Chicken Enchilada Rice Bake
This mild chicken, vegetable, and rice bake is perfect for the whole family!
- 2 lbs Chicken breast, chopped into small 1 inch pieces
- 1 tbsp Olive Oil
- 2 large Zucchinis
- 1/2 large Sweet Onion
- 2 medium Fresh tomatoes
- 1 28oz can Fire roasted tomatoes
- 1 tbsp Garlic powder
- 1 tbsp Salt
- 1/2 tbsp Pepper
- 1-2 tbsp Cajun spice
- 1/2 tbsp Cumin
- 1 tbsp Smoked paprika
- 1 1/2 cups dry Rice of your choice, brown or white. If choosing cauliflower rice, use 4 cups.
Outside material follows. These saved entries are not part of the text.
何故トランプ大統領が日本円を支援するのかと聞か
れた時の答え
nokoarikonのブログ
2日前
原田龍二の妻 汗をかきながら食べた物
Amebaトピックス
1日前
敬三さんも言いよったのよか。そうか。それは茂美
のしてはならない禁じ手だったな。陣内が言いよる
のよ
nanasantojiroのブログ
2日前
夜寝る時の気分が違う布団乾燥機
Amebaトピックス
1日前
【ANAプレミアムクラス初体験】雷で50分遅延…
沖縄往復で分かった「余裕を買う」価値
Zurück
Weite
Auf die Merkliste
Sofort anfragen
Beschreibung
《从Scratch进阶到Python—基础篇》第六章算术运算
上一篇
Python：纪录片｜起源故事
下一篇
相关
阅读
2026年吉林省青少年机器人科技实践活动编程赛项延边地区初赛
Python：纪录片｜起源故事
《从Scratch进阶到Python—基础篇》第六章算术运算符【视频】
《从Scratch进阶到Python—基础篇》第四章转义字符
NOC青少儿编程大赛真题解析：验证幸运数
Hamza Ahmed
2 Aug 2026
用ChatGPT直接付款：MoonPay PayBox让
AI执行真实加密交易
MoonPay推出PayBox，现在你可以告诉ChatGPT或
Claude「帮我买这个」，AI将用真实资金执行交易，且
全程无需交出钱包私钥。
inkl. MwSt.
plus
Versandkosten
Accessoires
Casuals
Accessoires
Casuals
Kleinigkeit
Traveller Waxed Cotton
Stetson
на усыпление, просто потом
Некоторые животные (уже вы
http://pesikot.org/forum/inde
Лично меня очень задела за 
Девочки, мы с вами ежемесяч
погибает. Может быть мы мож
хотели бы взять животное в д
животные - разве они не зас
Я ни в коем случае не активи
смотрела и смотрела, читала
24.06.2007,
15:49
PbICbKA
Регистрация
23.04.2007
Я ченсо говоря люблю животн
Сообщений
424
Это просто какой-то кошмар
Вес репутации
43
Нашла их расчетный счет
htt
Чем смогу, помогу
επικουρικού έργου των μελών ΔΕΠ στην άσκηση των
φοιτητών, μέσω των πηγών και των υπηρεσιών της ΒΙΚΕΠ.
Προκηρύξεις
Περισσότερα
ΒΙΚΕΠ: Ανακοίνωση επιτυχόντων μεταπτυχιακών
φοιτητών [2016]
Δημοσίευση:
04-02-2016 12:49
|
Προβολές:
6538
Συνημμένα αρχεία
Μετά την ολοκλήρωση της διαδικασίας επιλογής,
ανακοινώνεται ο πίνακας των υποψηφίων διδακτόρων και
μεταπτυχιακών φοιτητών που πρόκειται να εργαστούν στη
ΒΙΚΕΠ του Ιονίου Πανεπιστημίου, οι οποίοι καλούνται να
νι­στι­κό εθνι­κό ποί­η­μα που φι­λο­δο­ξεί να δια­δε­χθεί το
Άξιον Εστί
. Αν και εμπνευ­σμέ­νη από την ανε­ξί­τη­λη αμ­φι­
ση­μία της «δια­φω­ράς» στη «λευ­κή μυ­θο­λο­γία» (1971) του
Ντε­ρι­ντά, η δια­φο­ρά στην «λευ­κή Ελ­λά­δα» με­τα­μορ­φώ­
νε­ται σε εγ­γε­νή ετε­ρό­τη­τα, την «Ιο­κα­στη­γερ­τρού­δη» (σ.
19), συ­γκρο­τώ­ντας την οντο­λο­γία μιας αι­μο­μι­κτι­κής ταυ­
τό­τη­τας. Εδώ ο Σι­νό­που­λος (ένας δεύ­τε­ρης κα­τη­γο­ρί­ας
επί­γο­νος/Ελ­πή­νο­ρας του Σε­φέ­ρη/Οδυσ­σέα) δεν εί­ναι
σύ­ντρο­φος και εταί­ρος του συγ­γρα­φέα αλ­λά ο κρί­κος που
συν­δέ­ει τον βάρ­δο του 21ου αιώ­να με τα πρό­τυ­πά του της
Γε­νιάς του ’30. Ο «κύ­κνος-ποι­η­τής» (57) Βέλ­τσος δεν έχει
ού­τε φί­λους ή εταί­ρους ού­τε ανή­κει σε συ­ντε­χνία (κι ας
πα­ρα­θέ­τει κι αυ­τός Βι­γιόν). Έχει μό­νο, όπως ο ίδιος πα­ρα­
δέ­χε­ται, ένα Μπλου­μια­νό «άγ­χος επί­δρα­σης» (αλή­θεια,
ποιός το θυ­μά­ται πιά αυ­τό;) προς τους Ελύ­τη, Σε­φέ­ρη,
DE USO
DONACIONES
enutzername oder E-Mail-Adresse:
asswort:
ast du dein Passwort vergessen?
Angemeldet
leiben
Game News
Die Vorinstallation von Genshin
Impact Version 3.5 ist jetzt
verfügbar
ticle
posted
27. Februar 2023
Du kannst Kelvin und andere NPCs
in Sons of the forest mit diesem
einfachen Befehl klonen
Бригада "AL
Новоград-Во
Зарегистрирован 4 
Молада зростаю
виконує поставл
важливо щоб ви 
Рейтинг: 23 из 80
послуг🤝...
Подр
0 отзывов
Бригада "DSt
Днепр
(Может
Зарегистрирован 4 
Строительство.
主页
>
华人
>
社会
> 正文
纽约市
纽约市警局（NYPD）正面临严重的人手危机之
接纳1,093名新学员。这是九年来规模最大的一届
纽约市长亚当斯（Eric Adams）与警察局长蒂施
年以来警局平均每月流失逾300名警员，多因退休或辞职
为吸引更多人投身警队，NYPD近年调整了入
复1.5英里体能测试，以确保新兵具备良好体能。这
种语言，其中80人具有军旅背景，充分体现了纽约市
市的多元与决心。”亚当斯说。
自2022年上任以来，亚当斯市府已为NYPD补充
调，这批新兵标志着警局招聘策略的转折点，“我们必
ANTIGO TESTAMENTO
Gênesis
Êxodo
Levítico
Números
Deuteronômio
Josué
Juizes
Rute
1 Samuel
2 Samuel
- 8 oz Sharp cheddar cheese, sliced or grated
- 1 tbsp Dried oregano
- Cut the chicken and vegetables into small pieces. Sautee the onion and zucchini in the olive oil. Add 1/2 the salt and pepper, the garlic, and the oregano. When it's done, take it out of the pan and set it aside.
- Preheat oven to 350 degrees.
- Cook the chicken with the rest of the salt and pepper, plus the paprika, cajun spice, and cumin. Remove from the pan and chop it up smaller if you need to. You don't want big chuncks of chicken in this recipe.
- Cook the rice or cauliflower rice according to the instructions.
- Now it's time to assemble. Take out a very large mixing bowl and add all the ingredients except the cheese to it and mix well. Pour everything into a 9 x 11 inch baking pan and cover the top with the cheddar cheese.
- Bake at 350 degrees until the cheese melts, about 20-30 minutes.